Eli stood up and came closer. My grip tightened around the mug. I hoped he wasn’t going to try to hug me or something. He leaned over and grabbed the notebook off the shelf. He handed it to me, his lips in a tight line.

“Tell her I gave it to you, I’ll hunt you down, and they’ll never find the body.”

We shared a wordless stare before he disappeared into his bedroom. I set down the coffee cup and contemplated what I might find between the covers of the book. The notebook was light in my hands. Curiosity and pure desperation to find some clue to Maya’s carefully guarded thoughts spurred me. Carefully I opened the book, flipping through the nearly filled pages. Page after page of words, poems, doodling. I closed it again.

I stood up and paced the room. If this were anything like a diary for Maya, what I was about to do was unconscionable. Could I do this? Maybe just one page… could one page tell me something? Anything about this woman I was falling hopelessly in love with again.

I sat back down. I finished my coffee and let the minutes pass. Finally I opened the book and began to read.

Yes.

Every day, no stone unturned

A promise of more

Happy days and long nights,

Of love and living,

If I’d said yes.

Picket fences, cherub faces,

every dream realized

if I’d said

yes.

Second chances play out in a dream,

because I couldn’t

say yes.

With shaking hands I turned the page. There were dozens more. I could barely make out the words because the meaning behind the poem I’d read was swimming through my mind. Jesus Christ. I brought my hands to my face.

I’d spent days trying to dig deeper, to find out who Maya had become. A surge of hope spurred me on every time I got a hit, and now this. A fucking avalanche of feelings. And I wasn’t reading into this. I’d spent the past several hours trying to fuck the feelings out of her, and this notebook held the truth. Some of it, most of it maybe.

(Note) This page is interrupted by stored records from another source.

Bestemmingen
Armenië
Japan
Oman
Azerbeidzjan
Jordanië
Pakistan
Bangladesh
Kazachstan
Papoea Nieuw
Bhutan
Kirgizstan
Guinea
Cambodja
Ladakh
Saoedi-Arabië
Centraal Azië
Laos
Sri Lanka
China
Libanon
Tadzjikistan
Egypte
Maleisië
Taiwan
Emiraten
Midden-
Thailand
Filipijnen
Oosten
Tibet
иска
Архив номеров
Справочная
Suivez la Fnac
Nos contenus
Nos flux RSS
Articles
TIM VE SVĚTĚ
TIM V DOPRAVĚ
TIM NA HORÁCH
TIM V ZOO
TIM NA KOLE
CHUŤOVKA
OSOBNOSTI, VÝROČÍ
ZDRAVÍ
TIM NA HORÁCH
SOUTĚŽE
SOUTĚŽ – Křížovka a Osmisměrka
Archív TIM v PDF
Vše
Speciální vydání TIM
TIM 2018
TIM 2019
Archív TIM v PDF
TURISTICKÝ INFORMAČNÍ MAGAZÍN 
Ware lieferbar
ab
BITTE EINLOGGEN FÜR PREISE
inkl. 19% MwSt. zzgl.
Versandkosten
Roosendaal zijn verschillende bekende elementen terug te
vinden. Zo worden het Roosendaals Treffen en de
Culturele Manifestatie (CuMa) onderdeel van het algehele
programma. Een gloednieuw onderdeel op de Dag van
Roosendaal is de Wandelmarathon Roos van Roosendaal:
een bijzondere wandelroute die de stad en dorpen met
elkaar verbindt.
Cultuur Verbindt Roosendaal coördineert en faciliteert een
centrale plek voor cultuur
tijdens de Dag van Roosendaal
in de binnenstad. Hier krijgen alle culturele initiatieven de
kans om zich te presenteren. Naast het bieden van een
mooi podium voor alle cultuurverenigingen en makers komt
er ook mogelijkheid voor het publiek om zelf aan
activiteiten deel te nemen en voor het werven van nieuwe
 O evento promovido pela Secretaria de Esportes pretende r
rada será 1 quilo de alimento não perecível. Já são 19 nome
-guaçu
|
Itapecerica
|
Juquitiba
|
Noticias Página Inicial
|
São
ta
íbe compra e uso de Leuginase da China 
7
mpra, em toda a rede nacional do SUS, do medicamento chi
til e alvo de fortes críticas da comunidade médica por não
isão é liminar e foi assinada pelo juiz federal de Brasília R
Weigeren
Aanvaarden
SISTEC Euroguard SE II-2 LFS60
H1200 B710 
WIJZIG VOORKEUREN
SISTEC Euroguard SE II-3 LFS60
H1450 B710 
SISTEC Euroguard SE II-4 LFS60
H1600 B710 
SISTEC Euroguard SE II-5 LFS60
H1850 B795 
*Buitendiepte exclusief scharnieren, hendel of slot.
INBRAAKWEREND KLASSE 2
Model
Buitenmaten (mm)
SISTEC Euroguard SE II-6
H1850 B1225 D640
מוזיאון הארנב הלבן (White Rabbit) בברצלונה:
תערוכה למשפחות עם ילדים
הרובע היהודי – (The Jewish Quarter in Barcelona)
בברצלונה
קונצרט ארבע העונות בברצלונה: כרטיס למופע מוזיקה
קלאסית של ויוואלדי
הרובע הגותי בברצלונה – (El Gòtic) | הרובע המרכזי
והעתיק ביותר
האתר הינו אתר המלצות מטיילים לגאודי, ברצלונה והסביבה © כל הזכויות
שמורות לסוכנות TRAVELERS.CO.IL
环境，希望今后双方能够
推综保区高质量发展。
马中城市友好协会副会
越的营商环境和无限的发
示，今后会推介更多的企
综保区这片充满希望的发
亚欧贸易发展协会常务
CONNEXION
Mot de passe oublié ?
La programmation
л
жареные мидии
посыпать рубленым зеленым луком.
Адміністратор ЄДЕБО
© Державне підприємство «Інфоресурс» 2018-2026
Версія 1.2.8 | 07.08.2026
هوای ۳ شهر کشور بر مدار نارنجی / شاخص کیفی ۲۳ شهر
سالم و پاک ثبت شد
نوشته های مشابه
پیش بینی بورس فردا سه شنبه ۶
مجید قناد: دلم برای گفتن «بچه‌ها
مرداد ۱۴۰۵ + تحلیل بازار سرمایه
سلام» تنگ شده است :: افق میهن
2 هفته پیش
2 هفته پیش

I stood quickly, unable to speak or formulate a single coherent thought. How could I possibly after reading that? I paced the room, wishing Maya were here so I could hear the truth straight from her lips. Would she ever give me that much? I wanted to search those fathomless brown eyes for some acknowledgement of what this meant, of everything we ever felt that had gone unsaid. The dreams I’d only shared with her, the plans we’d made for our future that could only be realized with her, no one else.